Please go through the text to make it clear that the causal relationship (i.e. invagination orients spindle) is not proven. (Particularly because the laser ablation of invagination did not work in a way to provide insights).

The authors utilize disruption of planar cell polarity to test the idea of invagination being required for spindle orientation. Indeed, they observed that disruption of PCP causes invagination with randomized orientation, which nicely correlated with perturbed spindle orientation.

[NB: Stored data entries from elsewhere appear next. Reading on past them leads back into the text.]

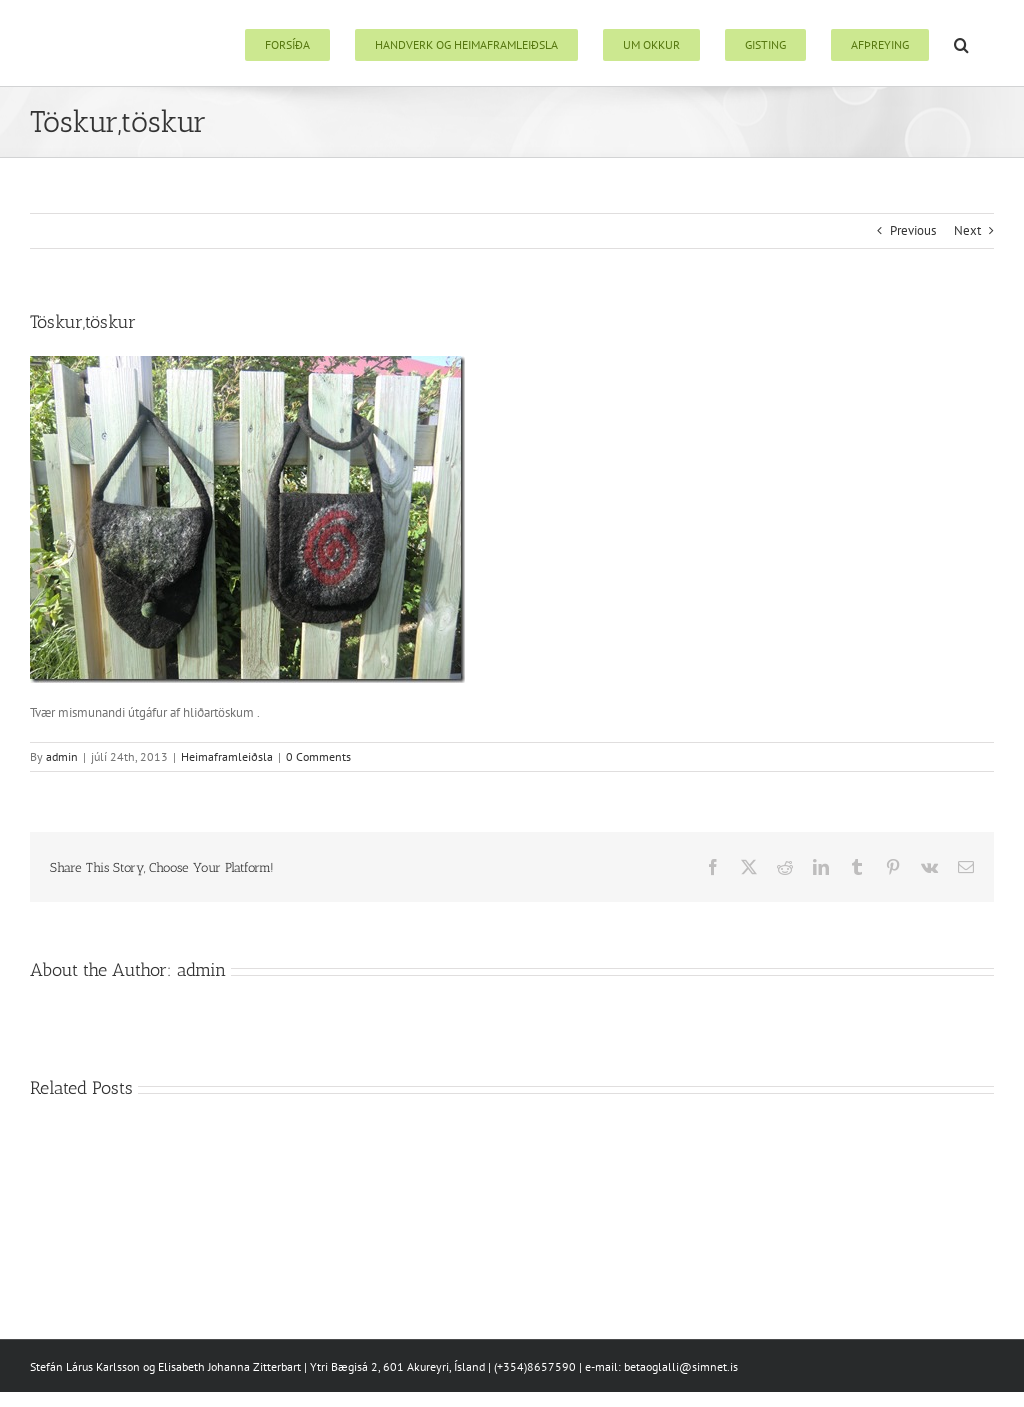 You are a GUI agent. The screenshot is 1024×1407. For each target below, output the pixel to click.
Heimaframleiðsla (227, 756)
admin (62, 756)
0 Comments (318, 756)
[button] (961, 43)
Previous (913, 230)
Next (967, 230) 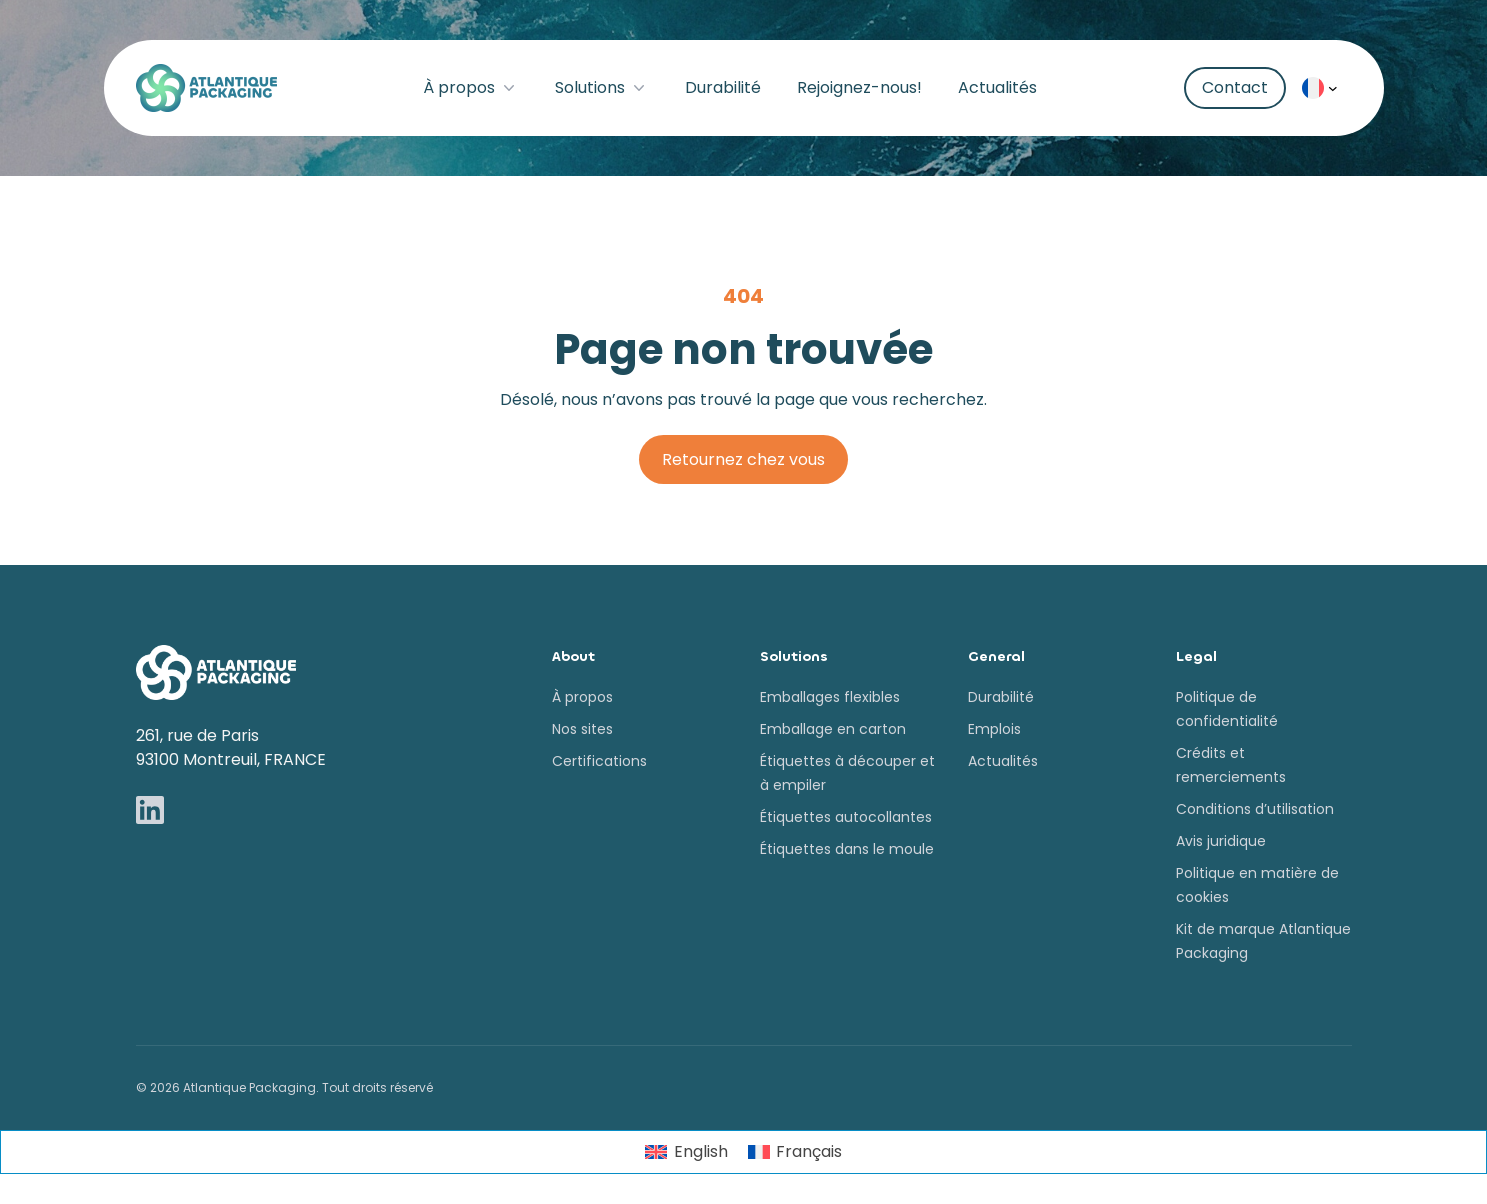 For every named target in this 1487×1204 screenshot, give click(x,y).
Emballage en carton (833, 729)
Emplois (994, 729)
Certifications (599, 761)
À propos (471, 87)
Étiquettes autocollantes (846, 817)
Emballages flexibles (830, 697)
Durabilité (723, 87)
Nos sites (582, 729)
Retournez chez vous (743, 459)
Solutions (602, 87)
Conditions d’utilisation (1255, 809)
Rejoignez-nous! (859, 87)
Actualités (997, 87)
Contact (1235, 87)
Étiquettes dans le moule (847, 849)
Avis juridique (1221, 841)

But this does not necessarily prove that the invaginations play a causal role in moving the centrosomes, because it leaves open the possibility that there is some other down-stream process regulated by the planar cell polarity pathway that regulates centrosome movement independently of the invaginations. Thus, please make it clear that this is still correlational.

In addition, there have been a few suggestions that can potentially add mechanistic insights to the paper. However, after discussion, we felt that these are likely beyond the scope of the present manuscript. Therefore, the following suggestions are not required for acceptance of the manuscript. If the authors have such data already, they can be added. Or such possibilities may be discussed.

1) The actomyosin cortex appears to restrict the formation of those plasma membrane structures. It would be interesting to determine whether the cortex is weaker at the place where this structure forms, and how such potential anisotropy of the actomyosin cortex is established in the first place.

2) Microtubules appear to be required for the formation of those plasma membrane structures, but it remains unclear how microtubules generate the observed tensile forces. Presumably microtubule motors are involved, and it would thus be very interesting to identify any of such motors and their possible function in this process.

3) The orientation of the observed plasma membrane structure seems to determine the position of the primary cilium and the mitotic spindle, thus overriding other potential mechanisms, such as cell shape. It would be quite interesting to see whether e.g. cell division orientation is truly randomized in cases where the plasma membrane structure is cut, or whether other factors take over and bias division orientation.